* TASK DESCRIPTION
Retype every line from the top of the entries down to the one with "Chợ phiên vùng cao", both included, and skip the pictures.

* INPUT DATA
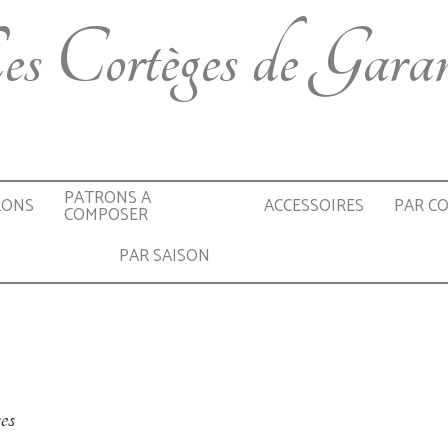
s Cortèges de Gara
PATRONS A
RONS
ACCESSOIRES
PAR C
COMPOSER
PAR SAISON
es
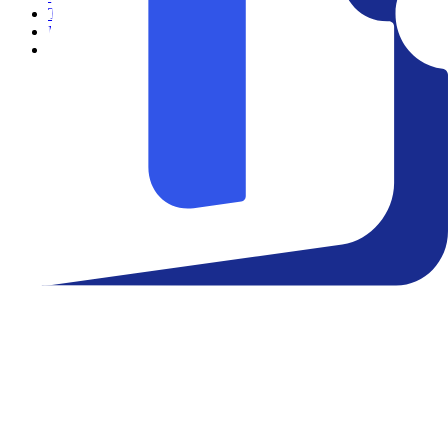
Teatro
Eventos
Notícias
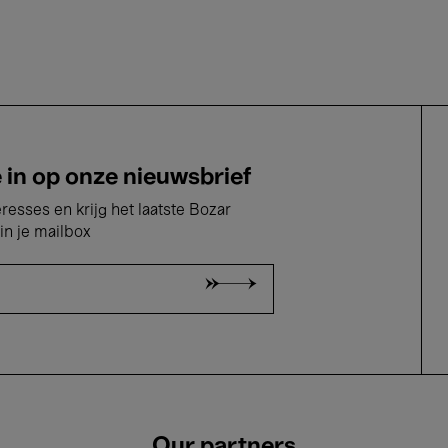
e in op onze nieuwsbrief
eresses en krijg het laatste Bozar
in je mailbox
Our partners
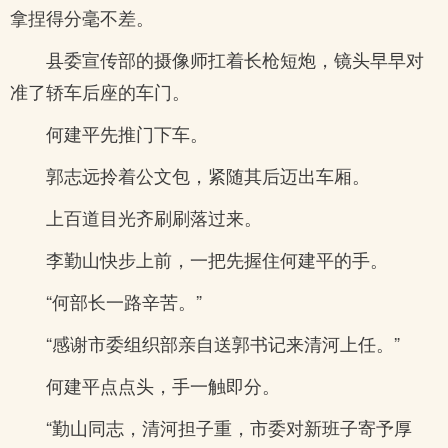
拿捏得分毫不差。
县委宣传部的摄像师扛着长枪短炮，镜头早早对
准了轿车后座的车门。
何建平先推门下车。
郭志远拎着公文包，紧随其后迈出车厢。
上百道目光齐刷刷落过来。
李勤山快步上前，一把先握住何建平的手。
“何部长一路辛苦。”
“感谢市委组织部亲自送郭书记来清河上任。”
何建平点点头，手一触即分。
“勤山同志，清河担子重，市委对新班子寄予厚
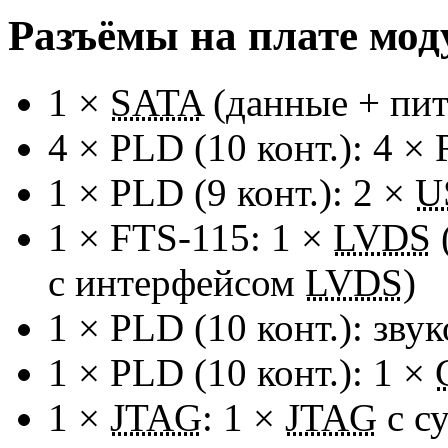
Разъёмы на плате мод
1 ×
SATA
(данные + пит
4 × PLD (10 конт.): 4 ×
1 × PLD (9 конт.): 2 ×
U
1 ×
FTS-115:
1 ×
LVDS
с интерфейсом
LVDS
)
1 × PLD (10 конт.): зву
1 × PLD (10 конт.): 1 ×
1 ×
JTAG
: 1 ×
JTAG
c с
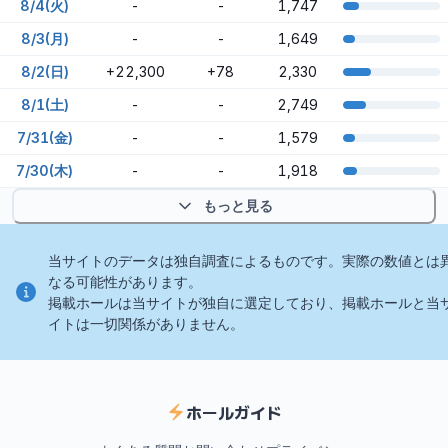
8/4(火)
-
-
1,747
8/3(月)
-
-
1,649
8/2(日)
+22,300
+78
2,330
8/1(土)
-
-
2,749
7/31(金)
-
-
1,579
7/30(木)
-
-
1,918
もっと見る
当サイトのデータは独自調査によるものです。実際の数値とは
なる可能性があります。
掲載ホールは当サイトが独自に選定しており、掲載ホールと当
イトは一切関係がありません。
ホールガイド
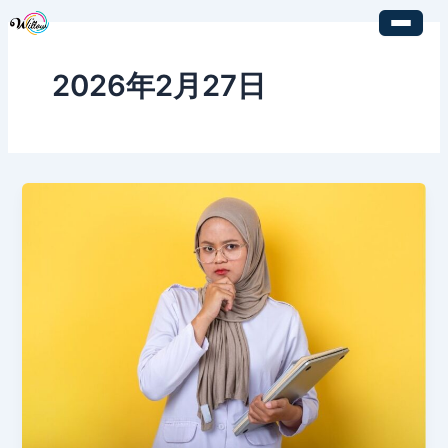
内
容
を
2026年2月27日
ス
キ
ッ
プ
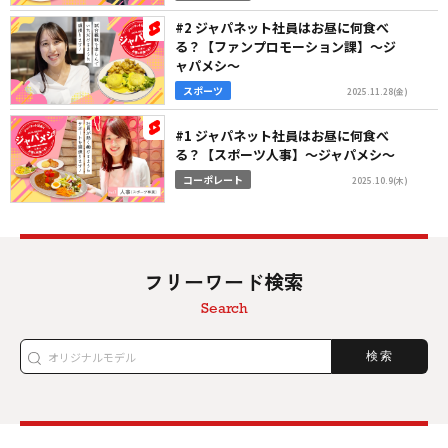
#2 ジャパネット社員はお昼に何食べ
る？【ファンプロモーション課】〜ジ
ャパメシ〜
スポーツ
2025.11.28(金)
#1 ジャパネット社員はお昼に何食べ
る？【スポーツ人事】〜ジャパメシ〜
コーポレート
2025.10.9(木)
フリーワード検索
Search
検索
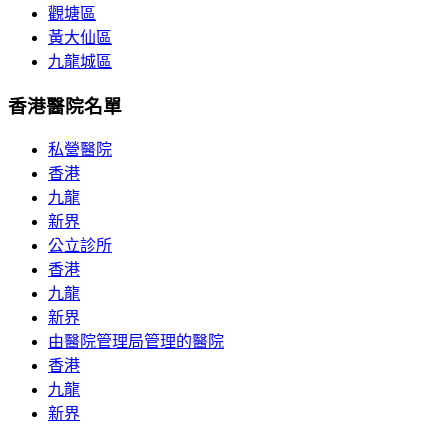
觀塘區
黃大仙區
九龍城區
香港醫院名單
私營醫院
香港
九龍
新界
公立診所
香港
九龍
新界
由醫院管理局管理的醫院
香港
九龍
新界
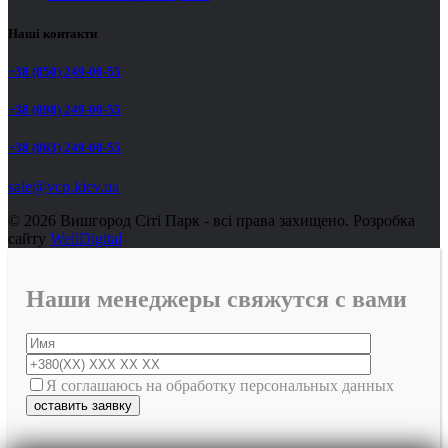
Наші контакти
+38 (050) 249-00-55
+38 (098) 249-00-55
+38 (063) 249-00-55
sale@vcp.kiev.ua
© 2026 Вишгород Сіті Парк - всі права захищено.
Розробка
сайту
WellDigital
Наши менеджеры свяжутся с вами
Я соглашаюсь на обработку персональных данных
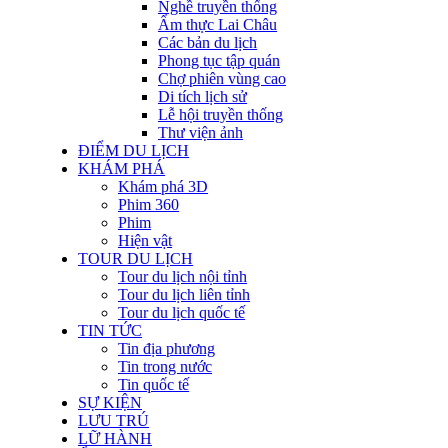
Nghề truyền thống
Ẩm thực Lai Châu
Các bản du lịch
Phong tục tập quán
Chợ phiên vùng cao
Di tích lịch sử
Lễ hội truyền thống
Thư viện ảnh
ĐIỂM DU LỊCH
KHÁM PHÁ
Khám phá 3D
Phim 360
Phim
Hiện vật
TOUR DU LỊCH
Tour du lịch nội tỉnh
Tour du lịch liên tỉnh
Tour du lịch quốc tế
TIN TỨC
Tin địa phương
Tin trong nước
Tin quốc tế
SỰ KIỆN
LƯU TRÚ
LỮ HÀNH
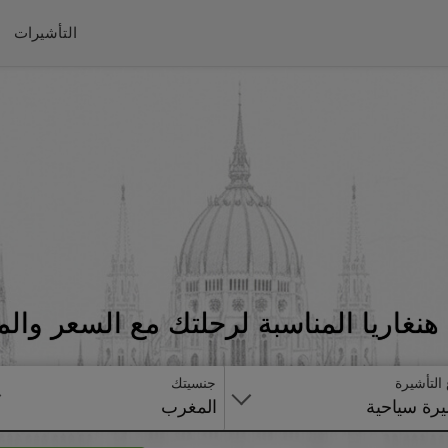
التأشيرات
نغاريا المناسبة لرحلتك مع السعر وال
 التأشيرة
جنسيتك
رة سياحية
المغرب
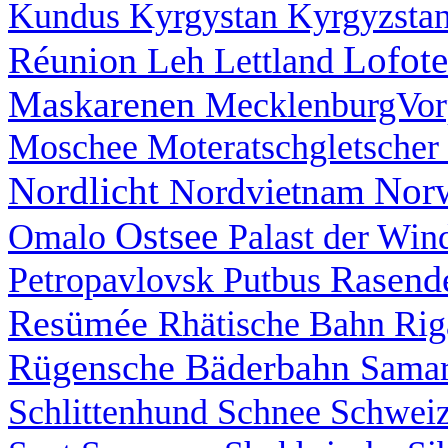
Kundus
Kyrgystan
Kyrgyzsta
Lofot
Réunion
Leh
Lettland
Maskarenen
MecklenburgVo
Moschee
Moteratschgletscher
Nordlicht
Nor
Nordvietnam
Ostsee
Omalo
Palast der Wi
Rasend
Petropavlovsk
Putbus
Resümée
Rhätische Bahn
Ri
Rügensche Bäderbahn
Sama
Schlittenhund
Schnee
Schwei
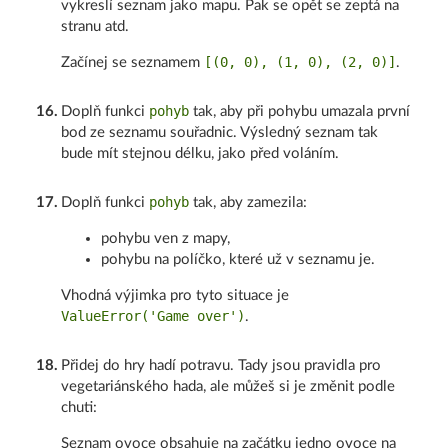
vykreslí seznam jako mapu. Pak se opět se zeptá na
stranu atd.
[(0, 0), (1, 0), (2, 0)]
Začínej se seznamem
.
pohyb
16
.
Doplň funkci
tak, aby při pohybu umazala první
bod ze seznamu souřadnic. Výsledný seznam tak
bude mít stejnou délku, jako před voláním.
pohyb
17
.
Doplň funkci
tak, aby zamezila:
pohybu ven z mapy,
pohybu na políčko, které už v seznamu je.
Vhodná výjimka pro tyto situace je
ValueError('Game over')
.
18
.
Přidej do hry hadí potravu. Tady jsou pravidla pro
vegetariánského hada, ale můžeš si je změnit podle
chuti:
Seznam ovoce obsahuje na začátku jedno ovoce na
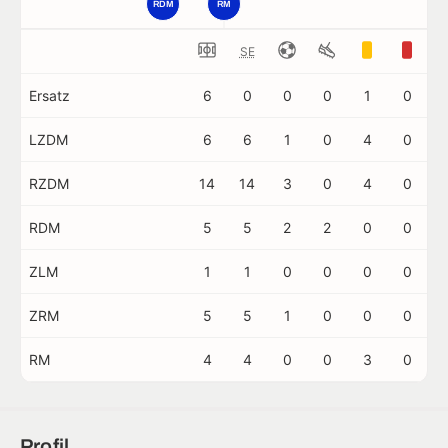
RDM
RM
SE
Ersatz
6
0
0
0
1
0
LZDM
6
6
1
0
4
0
RZDM
14
14
3
0
4
0
RDM
5
5
2
2
0
0
ZLM
1
1
0
0
0
0
ZRM
5
5
1
0
0
0
RM
4
4
0
0
3
0
Profil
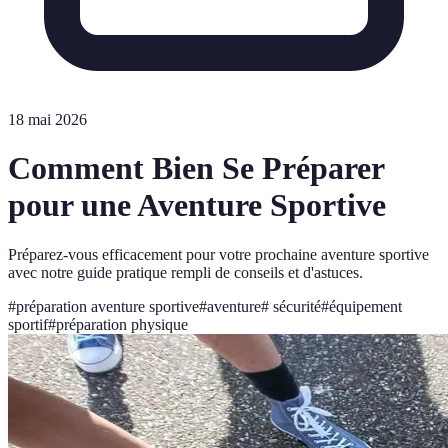
18 mai 2026
Comment Bien Se Préparer
pour une Aventure Sportive
Préparez-vous efficacement pour votre prochaine aventure sportive
avec notre guide pratique rempli de conseils et d'astuces.
#
préparation aventure sportive
#
aventure
#
sécurité
#
équipement
sportif
#
préparation physique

* RESPONSE TO THE EXERCISE
s Cortèges de Gara
PATRONS A
RONS
ACCESSOIRES
PAR C
COMPOSER
PAR SAISON
es
Teatro
Eventos
Notícias
e in op onze nieuwsbrief
eresses en krijg het laatste Bozar
in je mailbox
Our partners
拿捏得分毫不差。
县委宣传部的摄像师扛着长枪短炮，镜头早早对
准了轿车后座的车门。
何建平先推门下车。
郭志远拎着公文包，紧随其后迈出车厢。
上百道目光齐刷刷落过来。
李勤山快步上前，一把先握住何建平的手。
“何部长一路辛苦。”
“感谢市委组织部亲自送郭书记来清河上任。”
何建平点点头，手一触即分。
“勤山同志，清河担子重，市委对新班子寄予厚
Разъёмы на плате мод
1 ×
SATA
(данные + пит
4 × PLD (10 конт.): 4 ×
1 × PLD (9 конт.): 2 ×
U
1 ×
FTS-115:
1 ×
LVDS
с интерфейсом
LVDS
)
1 × PLD (10 конт.): зву
1 × PLD (10 конт.): 1 ×
1 ×
JTAG
: 1 ×
JTAG
c с
8/4(火)
-
-
1,747
8/3(月)
-
-
1,649
8/2(日)
+22,300
+78
2,330
8/1(土)
-
-
2,749
7/31(金)
-
-
1,579
7/30(木)
-
-
1,918
もっと見る
当サイトのデータは独自調査によるものです。実際の数値とは
なる可能性があります。
掲載ホールは当サイトが独自に選定しており、掲載ホールと当
イトは一切関係がありません。
ホールガイド
内
容
を
2026年2月27日
ス
キ
ッ
プ
#2 ジャパネット社員はお昼に何食べ
る？【ファンプロモーション課】〜ジ
ャパメシ〜
スポーツ
2025.11.28(金)
#1 ジャパネット社員はお昼に何食べ
る？【スポーツ人事】〜ジャパメシ〜
コーポレート
2025.10.9(木)
フリーワード検索
Search
検索
觀塘區
黃大仙區
九龍城區
香港醫院名單
私營醫院
香港
九龍
新界
公立診所
香港
九龍
新界
由醫院管理局管理的醫院
香港
九龍
新界
Наші контакти
+38 (050) 249-00-55
+38 (098) 249-00-55
+38 (063) 249-00-55
sale@vcp.kiev.ua
© 2026 Вишгород Сіті Парк - всі права захищено.
Розробка
сайту
WellDigital
Наши менеджеры свяжутся с вами
Я соглашаюсь на обработку персональных данных
Nghề truyền thống
Ẩm thực Lai Châu
Các bản du lịch
Phong tục tập quán
Chợ phiên vùng cao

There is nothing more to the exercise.